The contribution of science to sound coastal management outcomes can be facilitated by explicit consideration by scientific research organisations of the social context (or operating environment) in which science and decision making function. This also requires that scientists, research organisations and research funders effectively monitor the operating environment in which science and decision making are occurring. The Coastal Collaboration Cluster research applied a range of techniques to monitor, evaluate and adapt to the operating environment of coastal decision making. These include:
Recognises the wide range of knowledge and information sources, and facilitates the identification of conflicting values and underlying knowledge. For ‘wicked coastal problems’ stakeholder analysis aids: the definition of issues; identification of individuals, groups and institutions that are affected or affect the issue; and highlights the constraints in the operating environment.
Acknowledges that language is used to construct and organise reality. Stakeholders and actors in coastal management processes use different language to express their aspirations and concerns. Analysing language (written, spoken and visual) within the operating environment provides a means for examining knowledge relations, and identifying issues related to representation of reality. Discourse analysis of language within an operating environment can aid the identification of: the issue of interest; the stakeholders, administrative processes and institutions involved in the issue; the forms of knowledge within an operating environment and how they can influence decision making; and the barriers, filters, constraints and enablers that influence knowledge.
Network analysis (including social network analysis)
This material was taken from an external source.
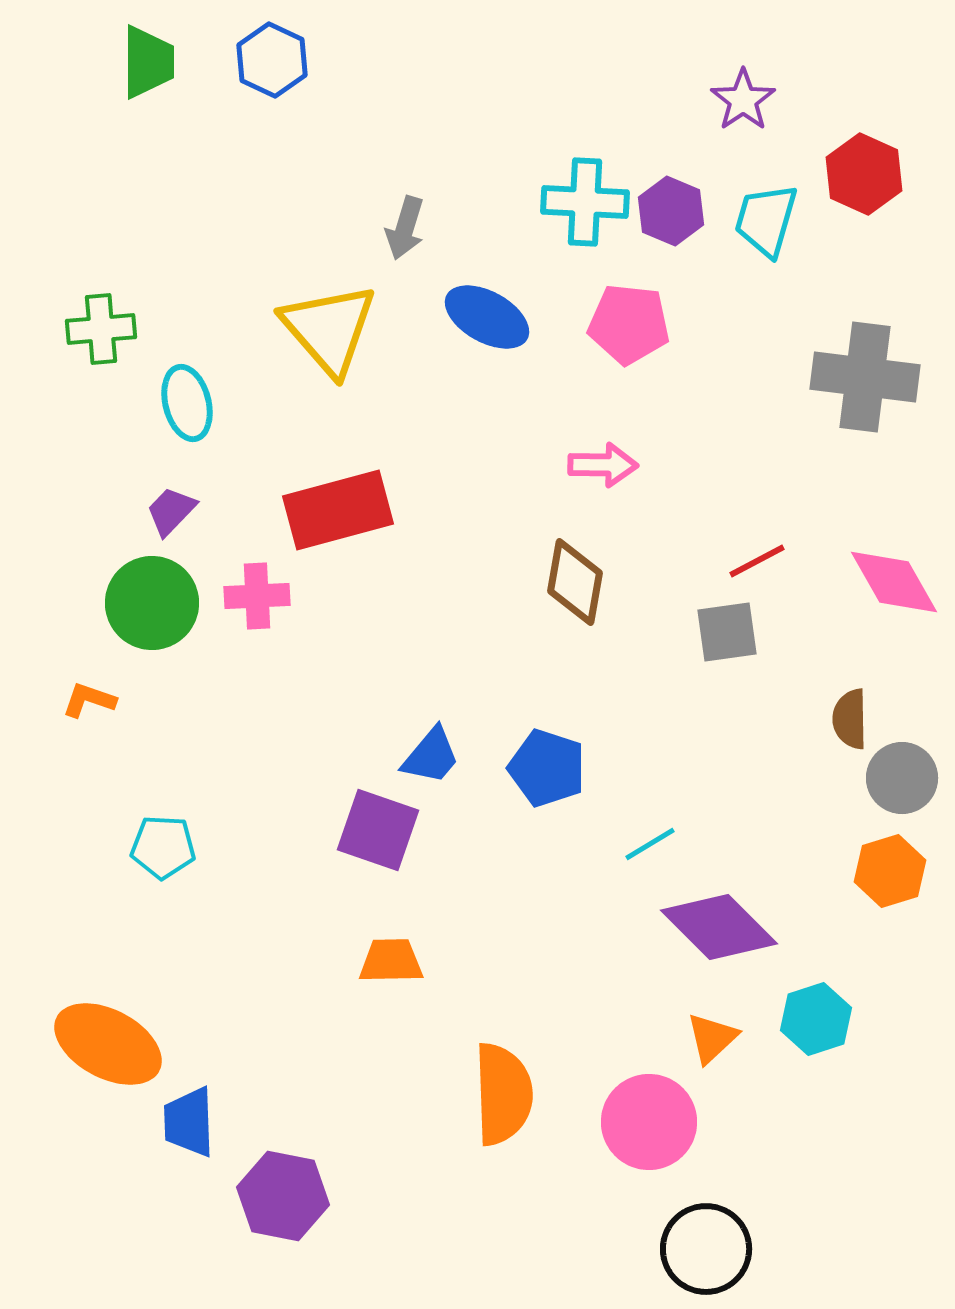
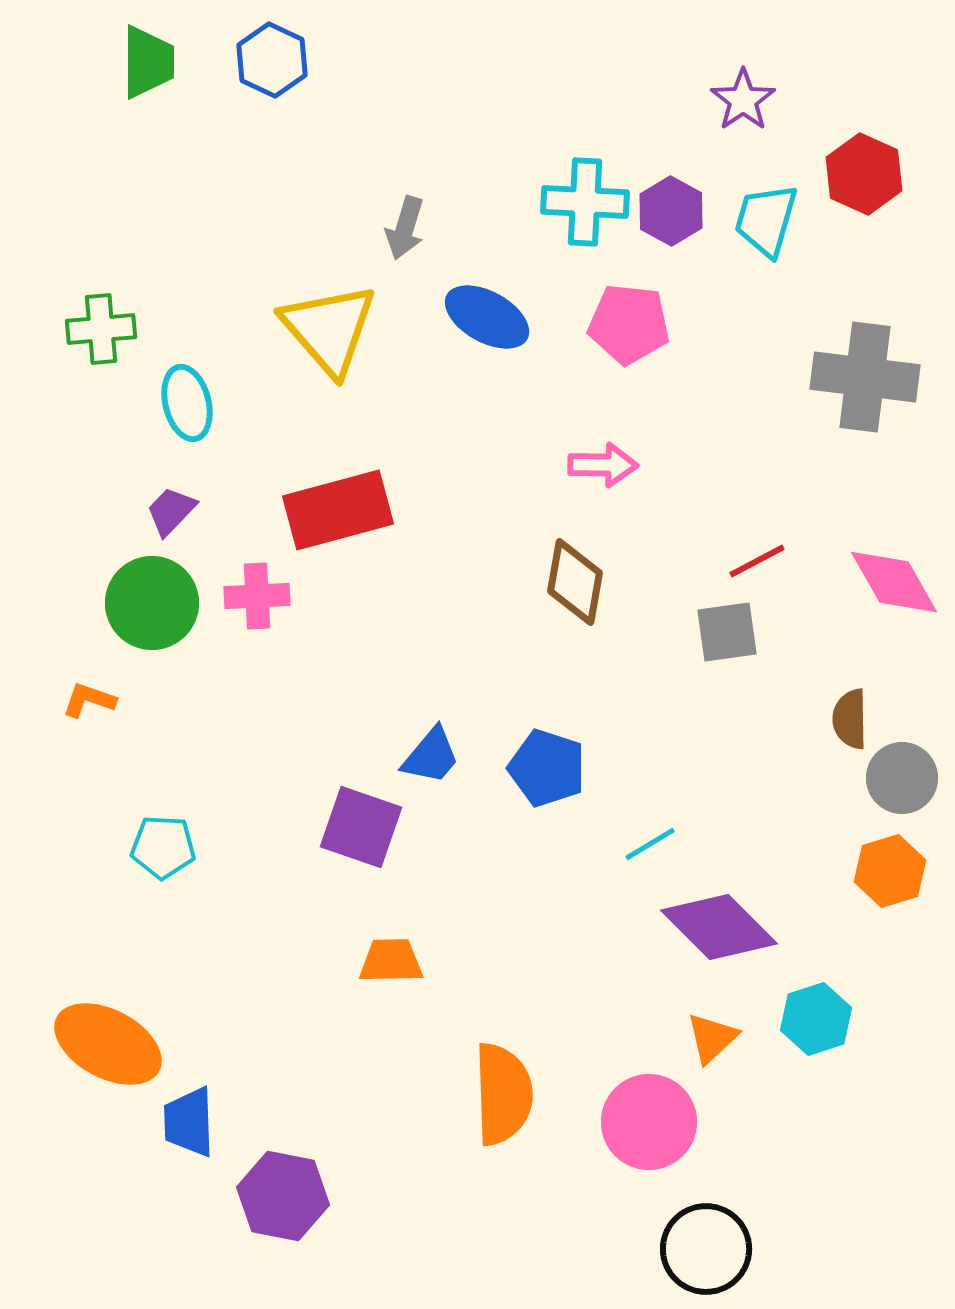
purple hexagon at (671, 211): rotated 6 degrees clockwise
purple square at (378, 830): moved 17 px left, 3 px up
Provides insight into the relationships between people, groups and organisations within an operating environment and the processes of generation, transfer, influence and uptake of knowledge. Post decision making analysis of social networks may provide explanations for why the most suitable decisions are not made, or provide insight into the structure of social networks generating good coastal management outcomes. Network analysis can: aid adaptive learning within an operating environment as it identifies connections that enhance coordination, cooperation and trust between stakeholders; facilitates the diffusion of relevant information rapidly amongst stakeholders; aids identification of ‘coastal champions’, and flows and blocks to information transfer; and facilitates information transfer to unengaged and disengaged stakeholders so as to build consensus and identify common goals.
Explores the formal decision making processes through which science and other knowledge inform and are applied in coastal management. Specific attention is given to the roles of responsibilities within and between governmental, community and industry/economic organisations and institutions.
Analysis (and fostering) of coastal champions
A coastal network will typically have nodes or subgroups of stakeholders with competing views and objectives articulated or facilitated by their respective champions. Analysis of coastal champions aims to identify the broad range of characteristics coastal champions possess so that these can be understood within an operating environment. In this way coastal champions who can advocate values, attitudes, objectives and positions to minimise poor decision making and promote good coastal management decision making‘ can be fostered and developed.
Each of these approaches recognises that knowledge is not ‘value free’ and as a consequence knowledge transfer is influenced by values attitudes of people, groups and organisations within an operating environment. By recognising these values communication methods can take into account flows and blocks to information transfer.